(WHAT YOU HAVE TO DO)
Give the number of lines in the listing that contain the word "Fistful", and nothing besides.

(RECORDS SUPPLIED)
---
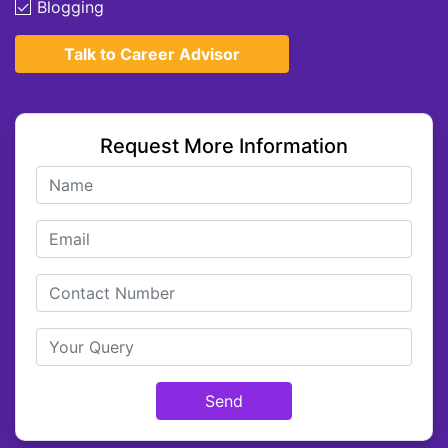
Blogging
Talk to Career Advisor
Request More Information
Send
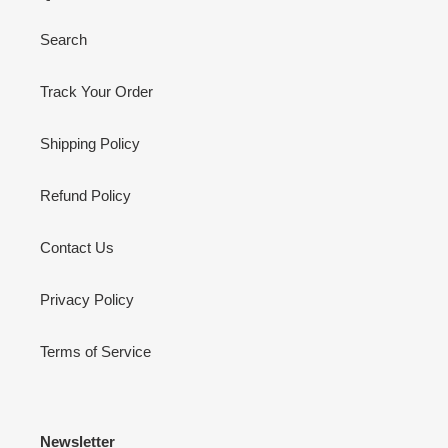
Search
Track Your Order
Shipping Policy
Refund Policy
Contact Us
Privacy Policy
Terms of Service
Newsletter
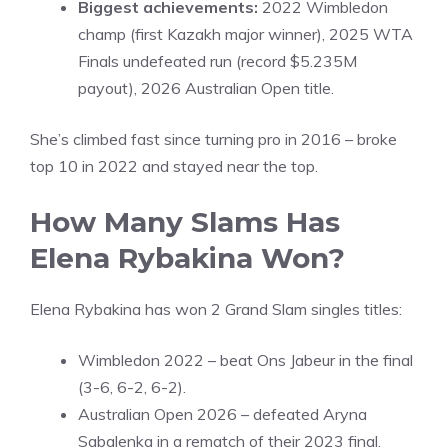
Biggest achievements:
2022 Wimbledon
champ (first Kazakh major winner), 2025 WTA
Finals undefeated run (record $5.235M
payout), 2026 Australian Open title.
She’s climbed fast since turning pro in 2016 – broke
top 10 in 2022 and stayed near the top.
How Many Slams Has
Elena Rybakina Won?
Elena Rybakina has won 2 Grand Slam singles titles:
Wimbledon 2022 – beat Ons Jabeur in the final
(3-6, 6-2, 6-2).
Australian Open 2026 – defeated Aryna
Sabalenka in a rematch of their 2023 final.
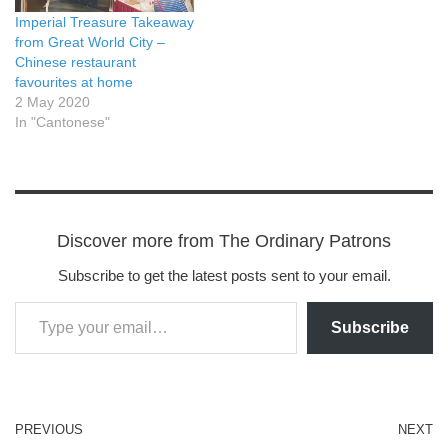
Imperial Treasure Takeaway
from Great World City –
Chinese restaurant
favourites at home
2 May 2020
In "Cantonese"
Discover more from The Ordinary Patrons
Subscribe to get the latest posts sent to your email.
Subscribe
PREVIOUS
NEXT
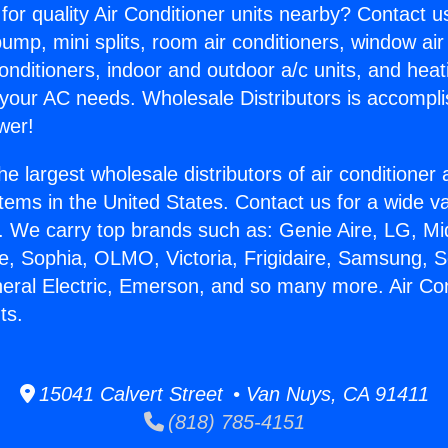
for quality Air Conditioner units nearby? Contact u
pump, mini splits, room air conditioners, window air
onditioners, indoor and outdoor a/c units, and heat
 your AC needs. Wholesale Distributors is accompl
wer!
he largest wholesale distributors of air conditione
stems in the United States. Contact us for a wide va
. We carry top brands such as: Genie Aire, LG, M
ce, Sophia, OLMO, Victoria, Frigidaire, Samsung, 
neral Electric, Emerson, and so many more. Air Co
ts.
15041 Calvert Street • Van Nuys, CA 91411
(818) 785-4151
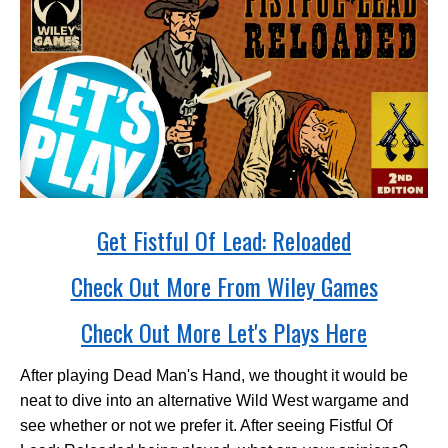
Get Fistful Of Lead: Reloaded
Check Out More From Wiley Games
Check Out More Let's Plays Here
After playing Dead Man's Hand, we thought it would be
neat to dive into an alternative Wild West wargame and
see whether or not we prefer it. After seeing Fistful Of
---
(TASK RESPONSE)
2